Legenda tersebut memang mengandung ketaksaan. Di antara keajaiban tersebut, beberapa tokoh biasa pergi ke Mekkah setiap hari jumat untuk melaksankan ibadah shalat Jumat berjmaah, “perjalanan ditiadakan, jarak dinafikan. Kakbah tidak dipindahkan ke Kepulauan Nusantara, tetapi dapat dicapai semaunya,” tulis Henry Chambert Loir, Naik Haji di Masa Silam; Kisah-Kisah Orang Indonesia Naik Haji 1482-1964.

Sultan Agung, Sunan Kalijaga, Sunan Bonang, dan Seh Siti Jenar, menurut Rinkes, Nine Saints of Java, dikihsakan biasa malakukan perjalanan singkat untuk ibadah shalat berjamaah di Mekkah. Sementara Syekh Yusuf Makassar biasa mondar-mandir Tanah Suci-Jawa, dan sewaktu tinggal di Mekkah, dia berjalan kaki ke Banten antara Lohor dan Ashar, jika tinggal di Banten, dia akan ke Mekkah setiap hari jumat.

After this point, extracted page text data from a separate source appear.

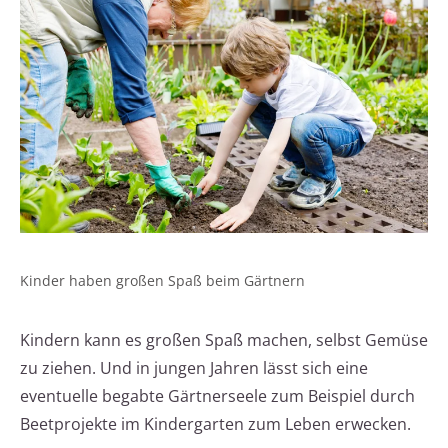
Kinder haben großen Spaß beim Gärtnern
Kindern kann es großen Spaß machen, selbst Gemüse
zu ziehen. Und in jungen Jahren lässt sich eine
eventuelle begabte Gärtnerseele zum Beispiel durch
Beetprojekte im Kindergarten zum Leben erwecken.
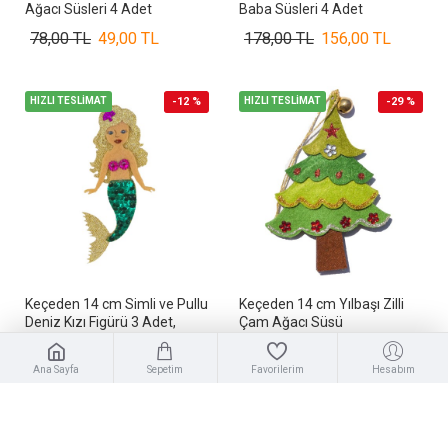
Ağacı Süsleri 4 Adet
Baba Süsleri 4 Adet
78,00 TL
49,00 TL
178,00 TL
156,00 TL
HIZLI TESLİMAT
-12 %
HIZLI TESLİMAT
-29 %
Keçeden 14 cm Simli ve Pullu
Keçeden 14 cm Yılbaşı Zilli
Deniz Kızı Figürü 3 Adet,
Çam Ağacı Süsü
Keçeden Deniz Kızı Figürü
126,00 TL
89,00 TL
178,00 TL
156,00 TL
Ana Sayfa
Sepetim
Favorilerim
Hesabım
HIZLI TESLİMAT
-22 %
HIZLI TESLİMAT
-22 %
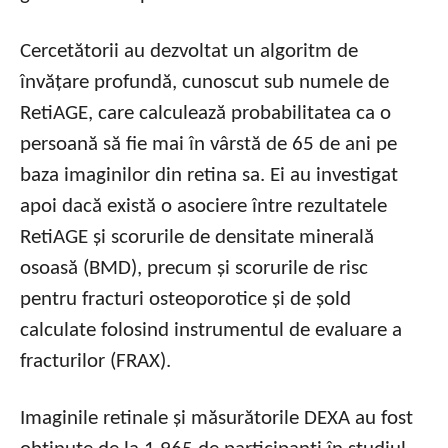
Cercetătorii au dezvoltat un algoritm de
învățare profundă, cunoscut sub numele de
RetiAGE, care calculează probabilitatea ca o
persoană să fie mai în vârstă de 65 de ani pe
baza imaginilor din retina sa. Ei au investigat
apoi dacă există o asociere între rezultatele
RetiAGE și scorurile de densitate minerală
osoasă (BMD), precum și scorurile de risc
pentru fracturi osteoporotice și de șold
calculate folosind instrumentul de evaluare a
fracturilor (FRAX).
Imaginile retinale și măsurătorile DEXA au fost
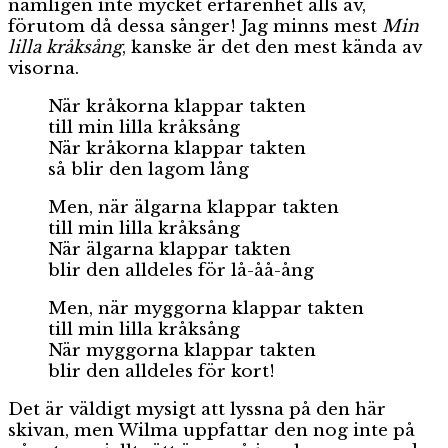
nämligen inte mycket erfarenhet alls av,
förutom då dessa sånger! Jag minns mest
Min
lilla kråksång
, kanske är det den mest kända av
visorna.
När kråkorna klappar takten
till min lilla kråksång
När kråkorna klappar takten
så blir den lagom lång
Men, när älgarna klappar takten
till min lilla kråksång
När älgarna klappar takten
blir den alldeles för lå-åå-ång
Men, när myggorna klappar takten
till min lilla kråksång
När myggorna klappar takten
blir den alldeles för kort!
Det är väldigt mysigt att lyssna på den här
skivan, men Wilma uppfattar den nog inte på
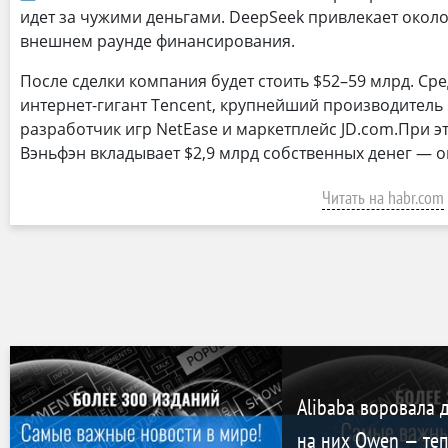
идет за чужими деньгами. DeepSeek привлекает около
внешнем раунде финансирования.
После сделки компания будет стоить $52–59 млрд. Ср
интернет-гигант Tencent, крупнейший производитель 
разработчик игр NetEase и маркетплейс JD.com.При э
Вэньфэн вкладывает $2,9 млрд собственных денег — о
Читать на habr.com
Alibaba воровала 
на них Qwen — теп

Begitu pula Syekh Abdulmuhyi, murid Abdurrauf al-Sinkili tersebut pergi ke Mekkah pada hari jumat melalui sebuah terowongan menghubungkan Goa Panyalahan di Jawa Barat dengan sumur Zamzam di Mekkah. Dia berangkat bertolak Panyalahan pukul 6 pagi dan tiba di Mekkah pukul 12 siang, saat shalat lohor. Di tempat kediaman Abdulmuhyi bahkan terdapat remebesa air dari gua disebut Cai Zamzam atau air Zamzam, dan diminum para peziarah.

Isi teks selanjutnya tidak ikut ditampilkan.